Artwork by Phavida Viphavady

“Pardon, Mademoiselle. Kesker say mmm… bikini?”

I turned and gazed into the deep blue eyes of a drop-dead-gorgeous Frenchman.

“What?” Hardly the most articulate rejoinder, but I was already heartily sick of the French and I’d only been on Corfu one night! I know, Corfu is a Greek Island and I don’t speak Greek, but when the handsome travel agent in Sydney booked me this ‘holiday of a lifetime’ — golden sands, golden bodies, azure seas and romantic nights — he hadn’t mentioned that a large group of Parisians would comprise the clientele of Club Med that month. And I don’t speak French either.

Back to the Frenchman: “Ah! Australie! I will try to, how you say, parlez-vous ossie. I ask why you wear the two pieces swim clothes?”
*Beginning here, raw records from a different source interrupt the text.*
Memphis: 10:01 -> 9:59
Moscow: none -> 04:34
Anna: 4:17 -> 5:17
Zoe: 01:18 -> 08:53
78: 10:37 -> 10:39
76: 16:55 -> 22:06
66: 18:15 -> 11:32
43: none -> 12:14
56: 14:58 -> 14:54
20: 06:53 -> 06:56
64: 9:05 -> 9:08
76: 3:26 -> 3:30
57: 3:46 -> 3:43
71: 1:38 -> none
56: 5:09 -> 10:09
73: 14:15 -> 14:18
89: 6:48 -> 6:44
Oh God, have I broken another rule? I looked down at what, to me, was a rather daring bikini. The regulation three inches at the sides, plastic daisies on each boob; the beach inspector back home almost had a heart attack the day he arrived with his tape measure. Surely Club Med wasn’t as restrictive as 1970s Bondi Beach?

For the first time I became aware of the other bathers. Stretched over the impossibly white sand around me was the most spectacular array of breasts this side of a chicken shop. Across the beach, along the pier, draped over the prow of a dozen sleek yachts, slowly rising with breath and tide was an example of every boob size and shape imaginable. Nipples of every hue, from ebony to delicate pink, every one of them sitting up and pointing at me, challenging my right to imprison my flesh, standing up for their suppressed sisters. I could feel each foreign nipple sneer at my parochial rejection of their right to liberation. Along with the waves of resentment, for the first time in my life I felt the bitter sting of racism. I was different; a lesser being.
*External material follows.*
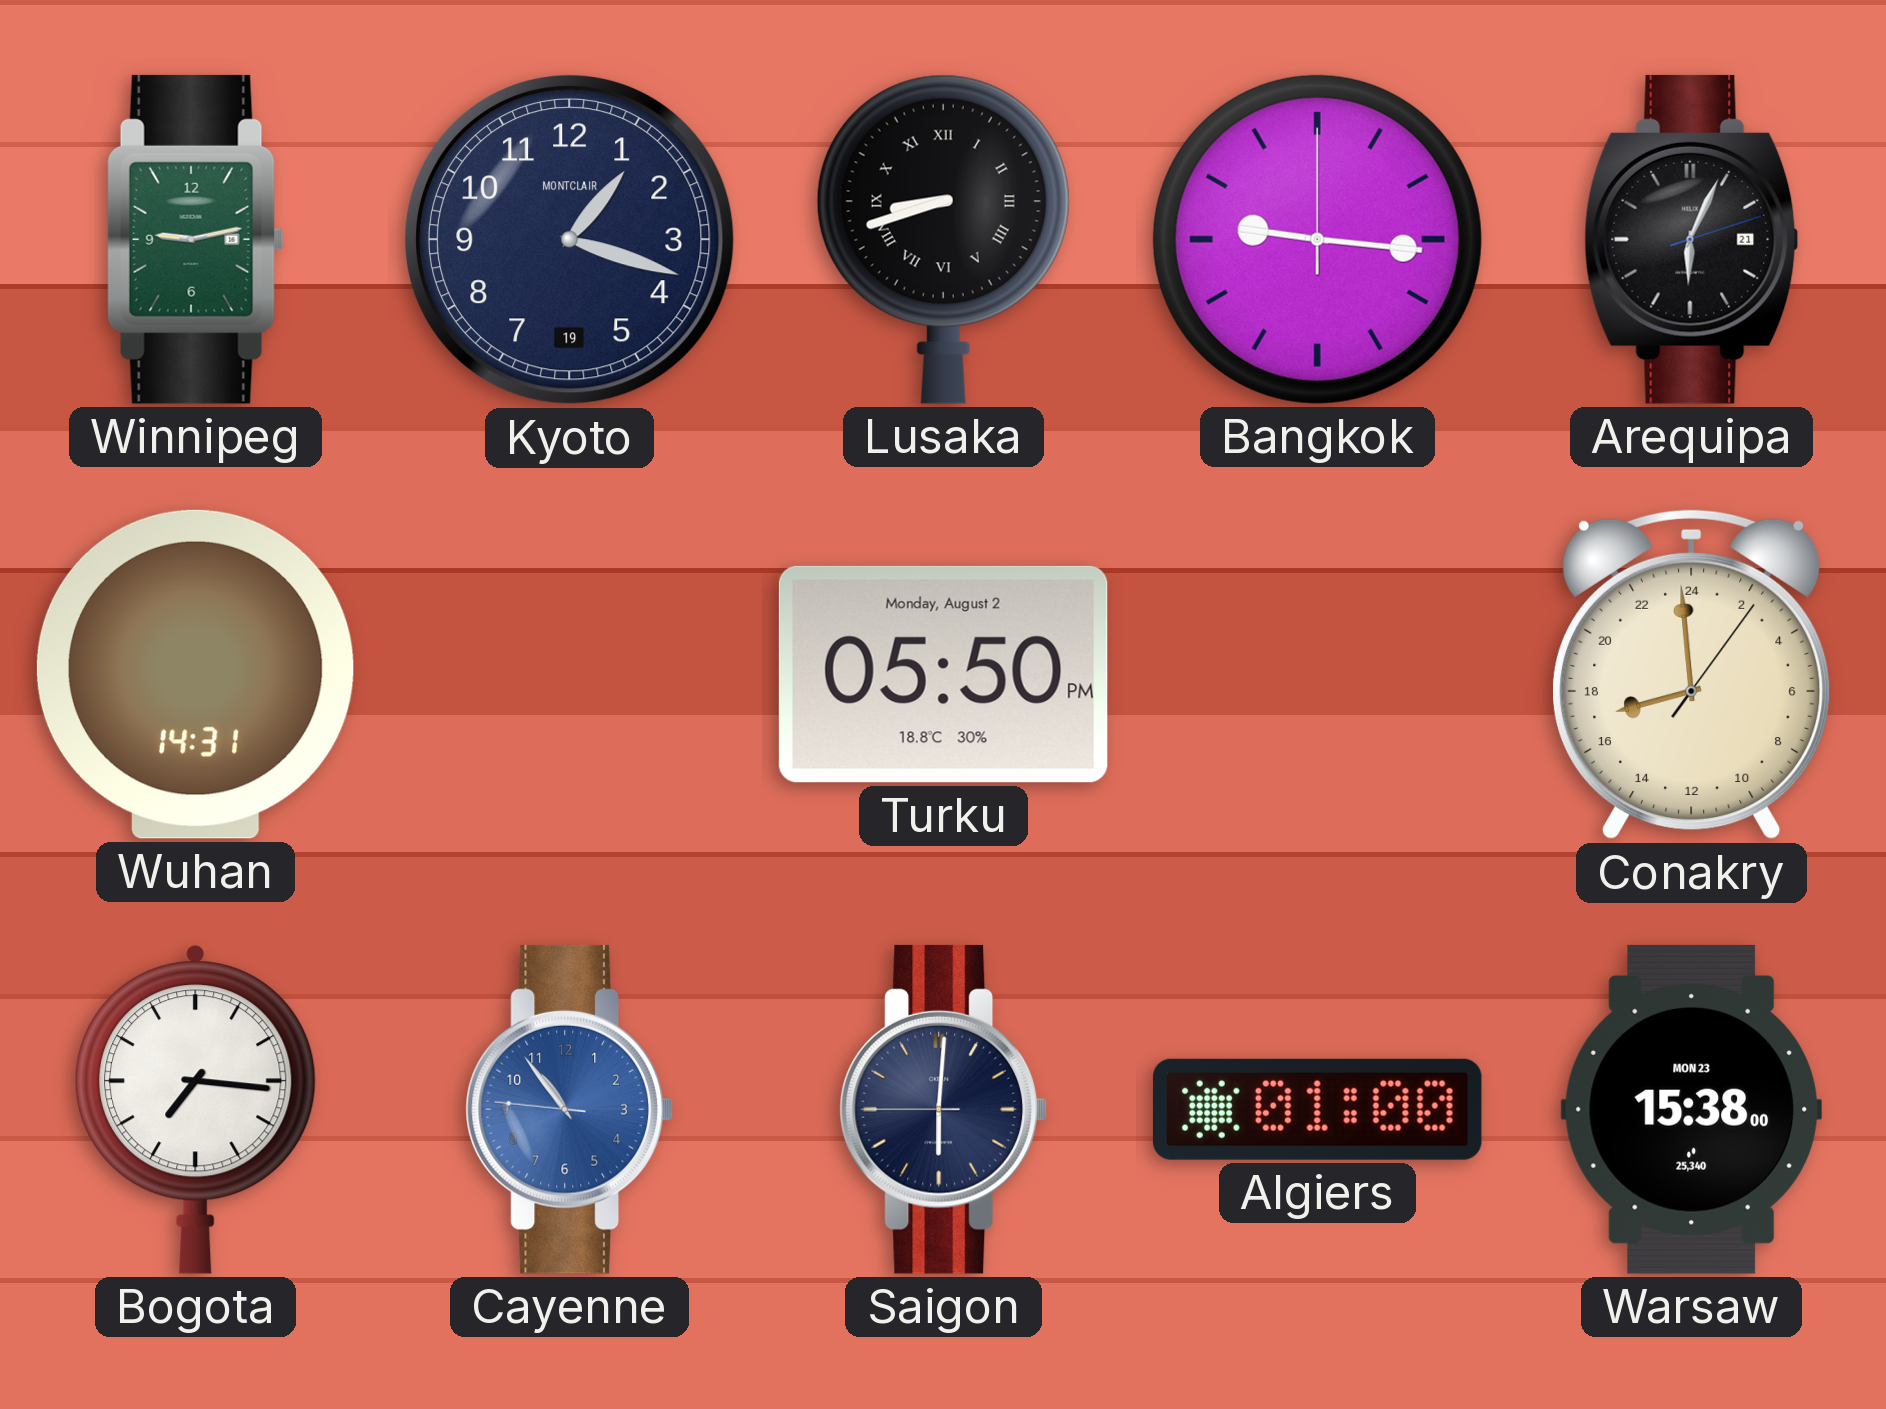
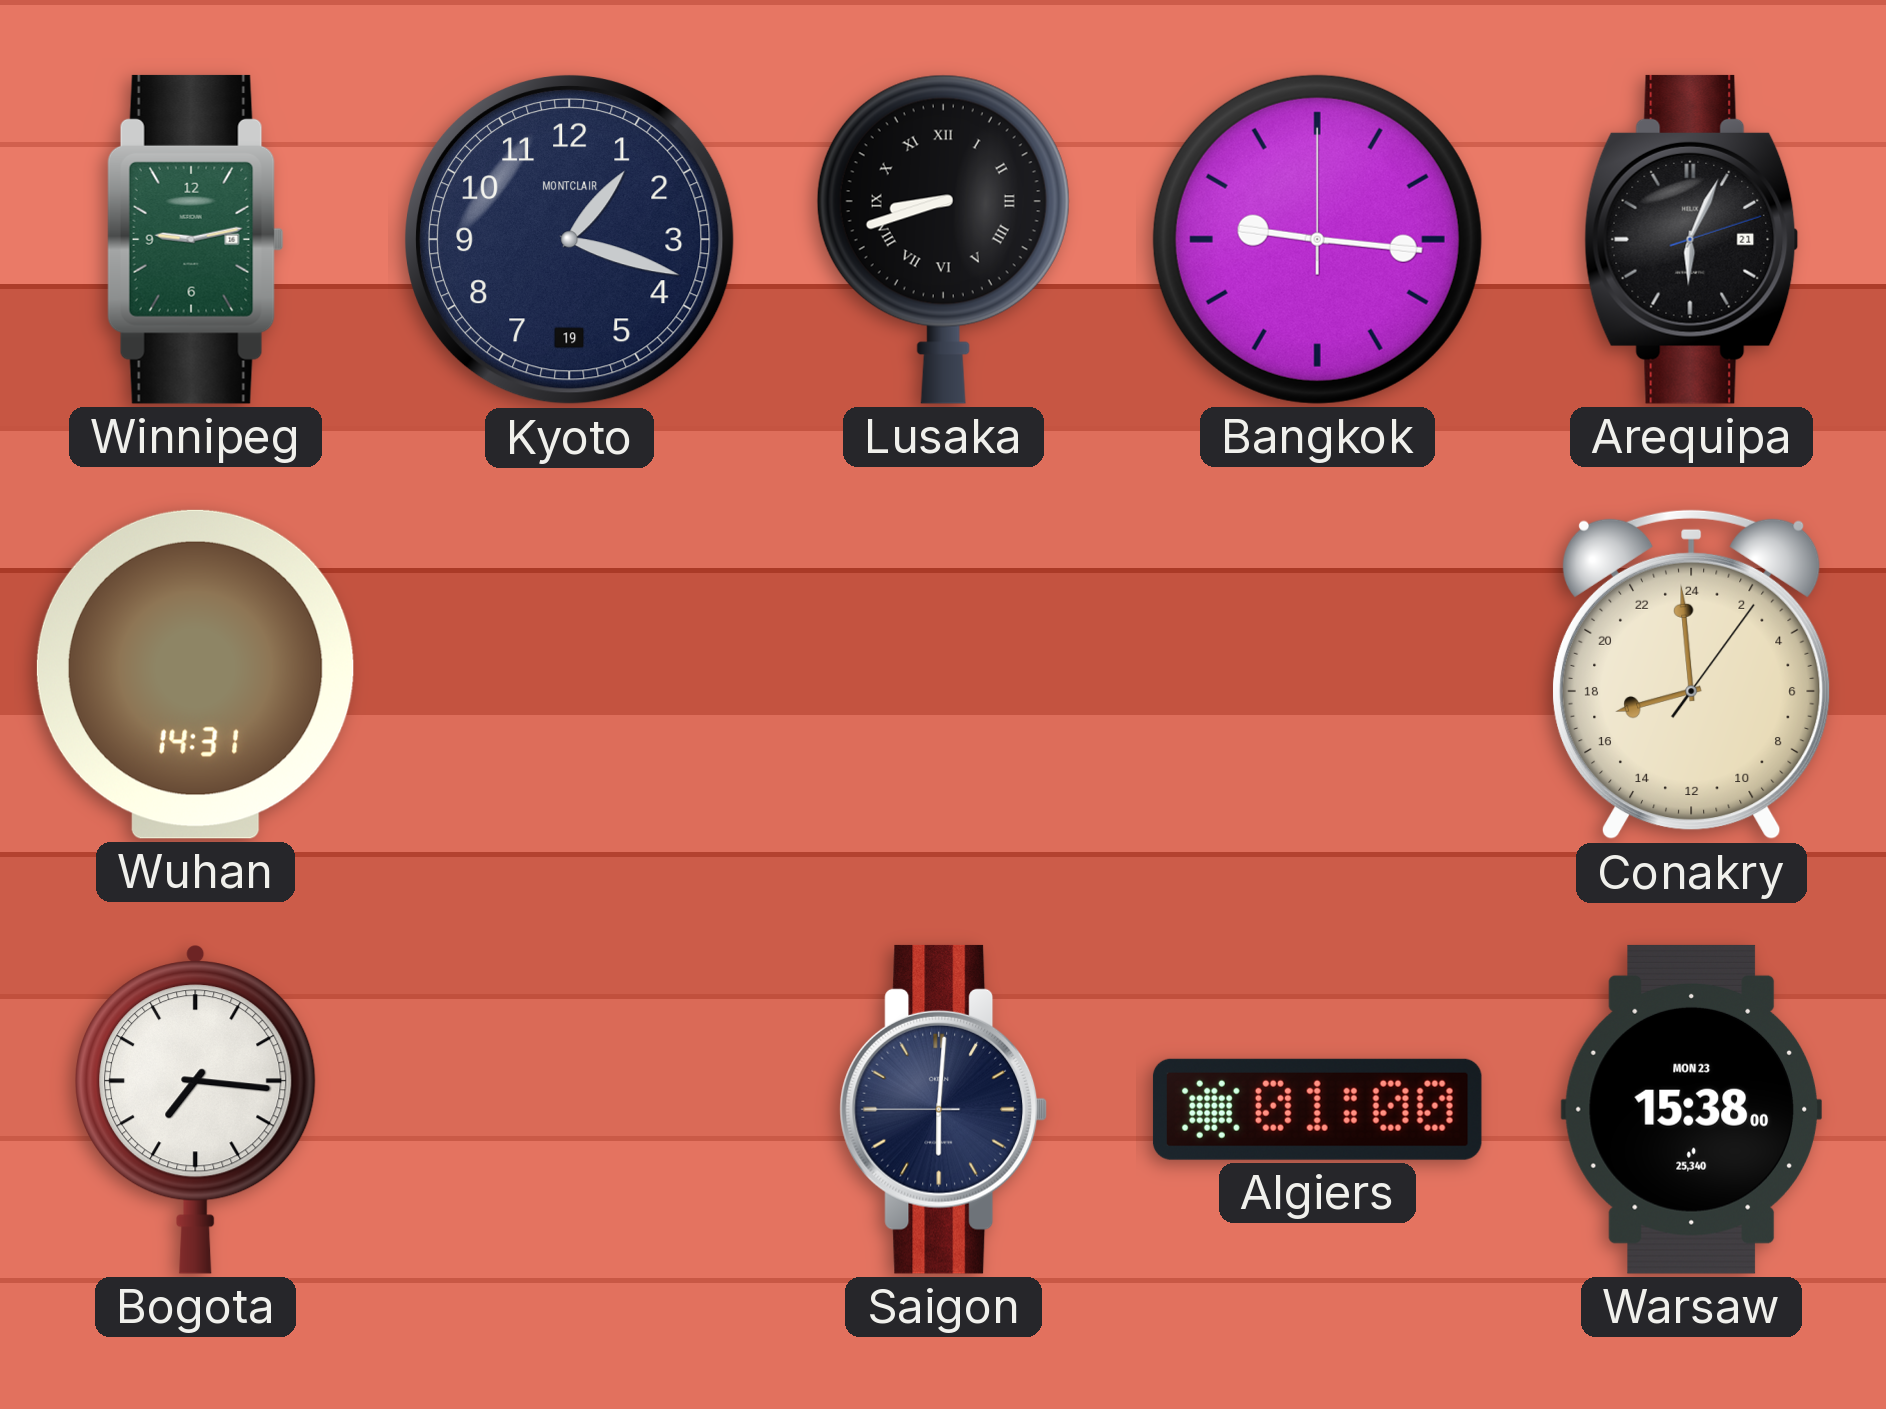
Turku: 05:50 -> none
Cayenne: 10:53 -> none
All these breasts had one thing in common: they emerged from the taut flesh of their owners in perfect harmony with the evenly tanned flesh around them. They were brown. If I removed my top I would stand out like a zebra in a herd of sleek dark fillies.

Dreading the titters that would accompany any unveiling of my little white swellings I muttered to the Frenchman, “Just checking the tide!” and darted into the dive shop and the blessed anonymity of a full-length black wetsuit, snorkel, mask and flippers.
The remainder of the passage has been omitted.